52 entry daha
  • ben bana bir seylerin acikca dile getirilmesini ve dosdogru soylenmesini severim. imalari seven ve anlayan biri degilim. bizim kulturumuzde de fikirlerin ve goruslerin acikca ve dogruca dile getirilmesi yaygin bir durum diye dusunuyorum. istenen ve istenmeyen seyleri soylemek, yapilan hatalari ve dogrulari ifade etmek de yaygin. bir seyi dogru yaptigimda da yanlis yaptigimda da buna iliskin geribildirim aliyordum cevremden turkiye'deyken. insanlar neyi, nasil yapmam gerektigini acikliyorlardi. benden beklenen ve beklenmeyen seyleri boyle boyle ogrendim. hepimiz boyle ogrendik.

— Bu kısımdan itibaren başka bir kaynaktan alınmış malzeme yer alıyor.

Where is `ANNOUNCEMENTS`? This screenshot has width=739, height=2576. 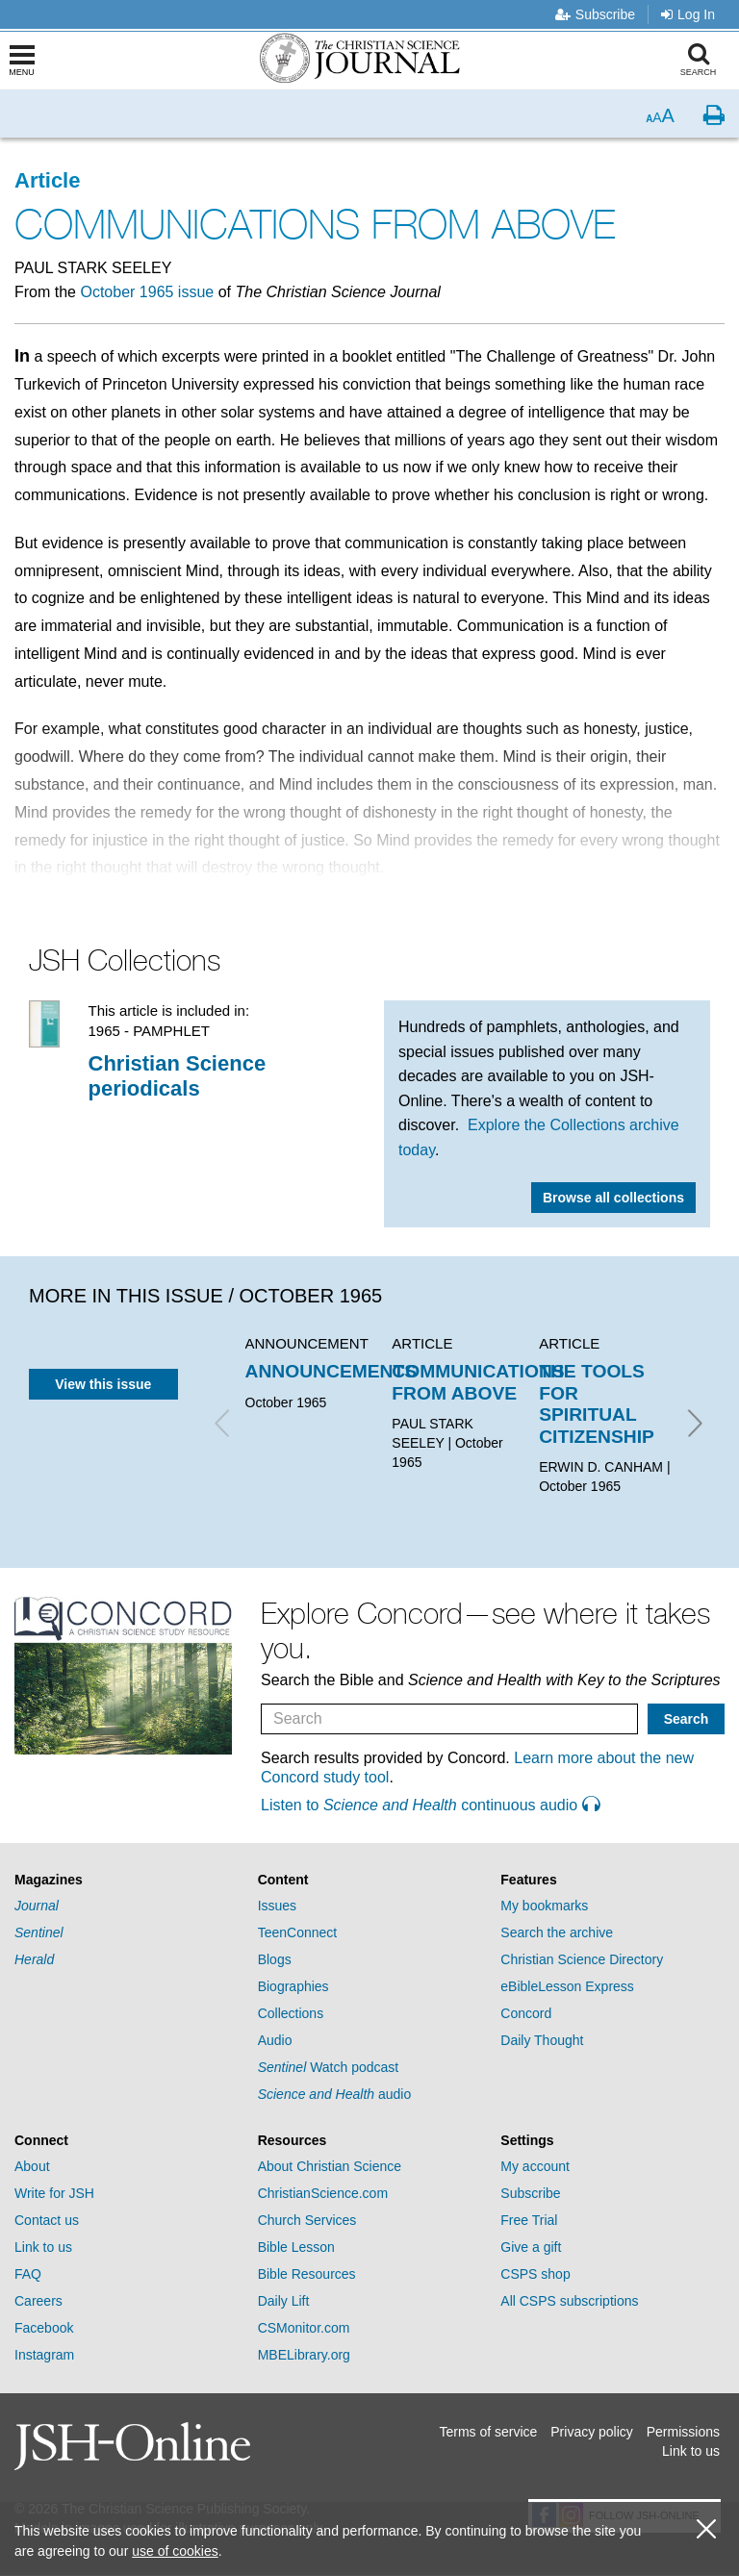 ANNOUNCEMENTS is located at coordinates (331, 1371).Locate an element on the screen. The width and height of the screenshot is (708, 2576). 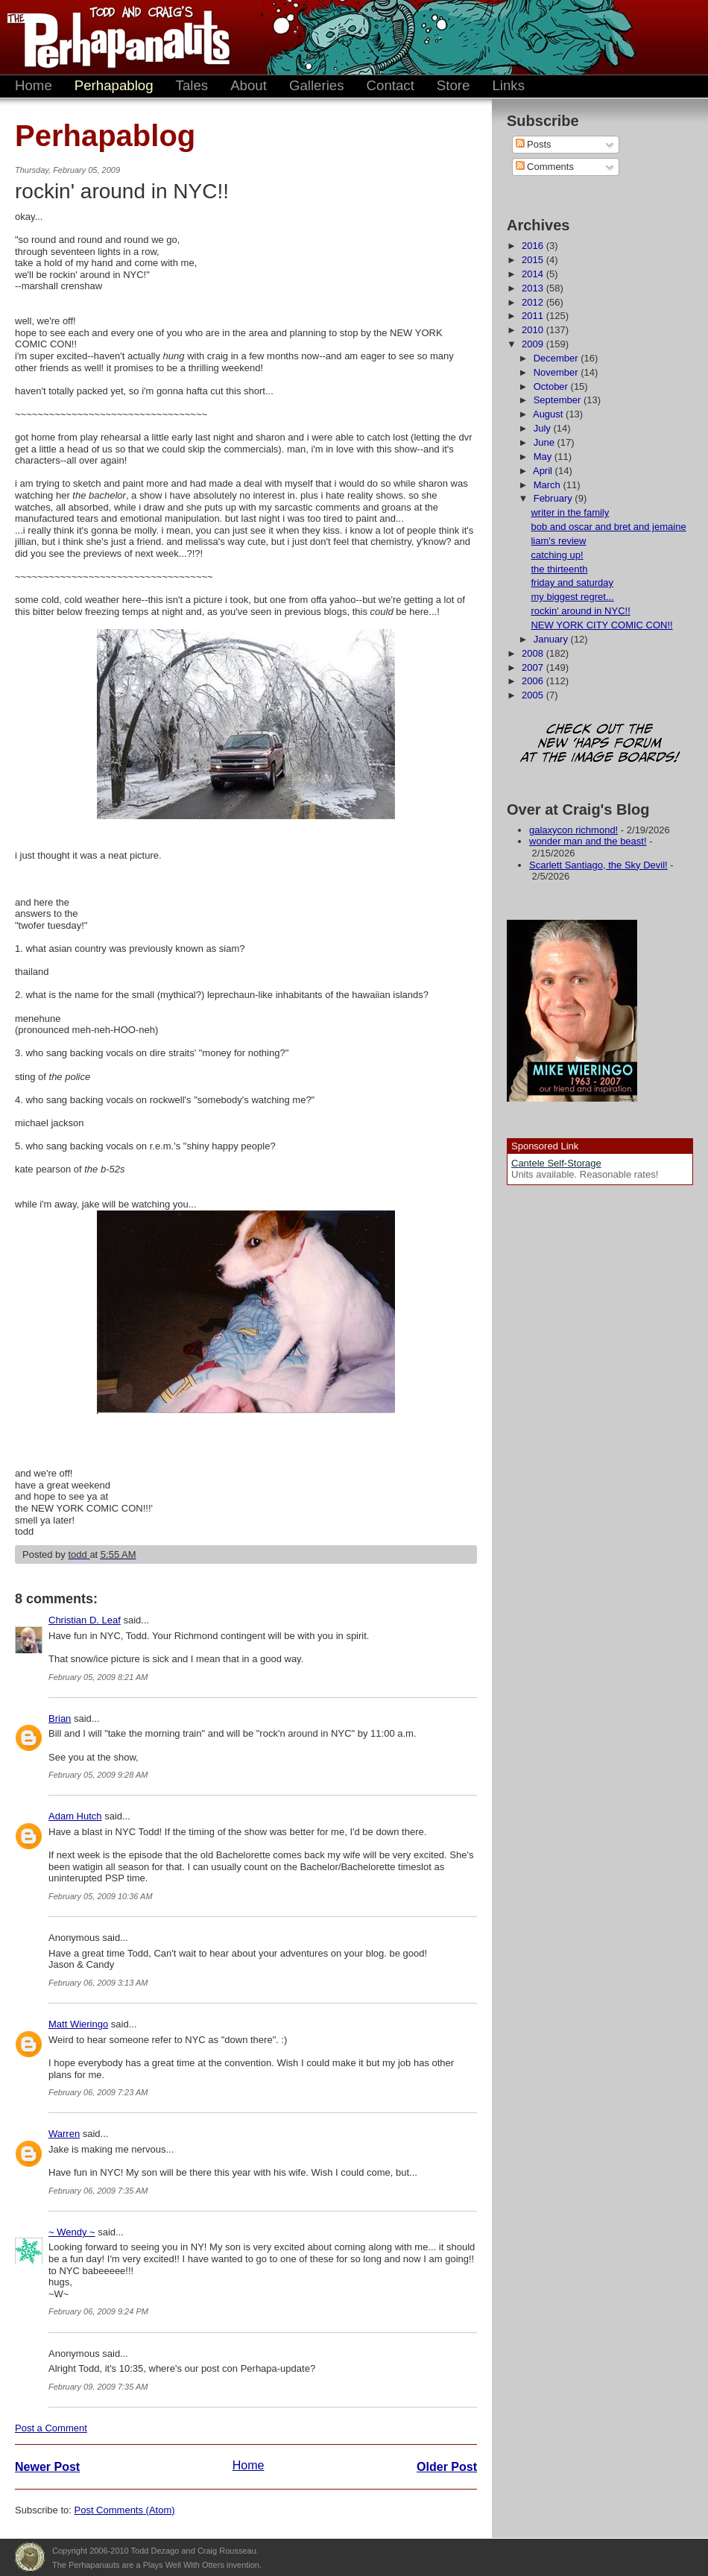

    japonya'daki deneyimlerim cok daha farkli oldu ama. ben buraya geldigimde benim bir seyleri bilmedigimi bildiklerini dusundugum icin bana kulturu, nerede ve nasil davranmam gerektigini ogreteceklerini saniyordum. soz gelimi, danisman hocamin beni karsisina alacagini ve bana bir seyleri aciklayacagini saniyordum. oyle olmadi. baslarda bir suru soruyordum. lab arkadaslarim ve hocam sabirla yanit veriyorlardi ama, en ufacik bir seyi bile sorar hale gelmekten oturu utanmaya ve yanitlari kendi basima bulmaya karar verdim. oturup insanlari gozlemlemeye, soylediklerini ve yaptiklarini aklima not ederek benzerlerini yapmaya basladim. en basta neyin ne anlama geledigini hic anlamiyordum elbette. markette siraya nerede girmek, tren istasyonunda nerede beklemek, ders icin sunumlari nasil hazirlamak, bisikleti nereye park etmek gerektigi gibi cok basit eylemler bile izdirap haline gelmisti; cunku bu ulkedeki duzen cok daha farkli kurulmus ve baslarda dili hic okuyamadigim icin kaybolmus gibiydim. buyuk olasilikla bircok kez sunumlari yanlis hazirlayip birkac kere de yanlis yere park ettim bisikletimi. hatta insanlarin siralarini bile gasp etmis olabilirim. hata oldugunu bile fark etmedigim bir suru hata yapmis oldugumdan ve yapmayi surdurdugumden de eminim. bu surecte oylesine aci cektim ki kac kere "yapamiyorum. anlamiyorum anlamiyorum!" diye aglayip kendimden nefret etmis oldugumu bilmiyorum. bilmedigimi buyuk olasilikla bildikleri ve bana yanlis yaptigim zamanlarda bunu soyleyip dogrusunu ogretmedikleri icin japonlara da bir miktar kizdim en baslarda. sonra bunu birkac japon arkadasima dile getirdigimde, yani yanlis yaptigimda neden uyarmadiklarini sordugumda bana "sen japon degilsin ve kulturu bilmiyorsun. yanlis yapman cok dogal." dediler. "zamanla ogrenirsin." de dediler. bu dusuncelerimi kulturel farklarla ilgili tartismalar sirasinda dile getirdigim bir gun danismanim "yalnizca yabancilari degil, japonlari da ozgur birakiyoruz. mudahale etmek yerine kendilerinin deneyerek ve gozlemleyerek ogrenmelerini istiyoruz." dediginde, tezimin basindan sonuna neden bunca rahat birakildigimi cok daha iyi anladim.

    yakin japon arkadaslarima ve yakin oldugum japonlara ne zaman "cok hata yapiyorum ve kendimi salak gibi hissediyorum." desem "oyle bir sey yok. cok caba harciyorsun ve ugrasiyorsun. onemli olan bu." diyorlar. kimse acikca "su konuda hata yaptin. dogrusu bu." demedi. "soyle yapsan daha iyi olabilirdi." dediler en fazla. kimse yaptigim hatalari yuzume vurmadi ve utandirmadi. "ogreniyorsun." dediler. "cok caba harciyorsun. bu cok takdir edilesi." dediler. "yapamam." dedigimde "neden yapamayasin? yaparsin yaparsin. sen zeki ve caliskan birisin. tabii ki yaparsin." dediler. ben belki yapamazdim ama, yapabilecegime beni inandirdilar. yapamadigimda da "cok caba harcadin. onemli olan da bu. bir daha denersin." dediler gulumseyerek.

    hata yapmaktan korkmamaya basladiysam, hata yaptigimda buna kizilmamasi, kinanmamasi ve yuzume vurularak utandirilmamasi sayesindedir. deniyorsam tesvik edildigim, yapabiliyorsam da denedigim icindir. cok calismayi her gun daha fazla istiyorsam minnettar hissettigim icindir. tum bunlar da bana karsi en basindan beri anlayisli olduklari icindir.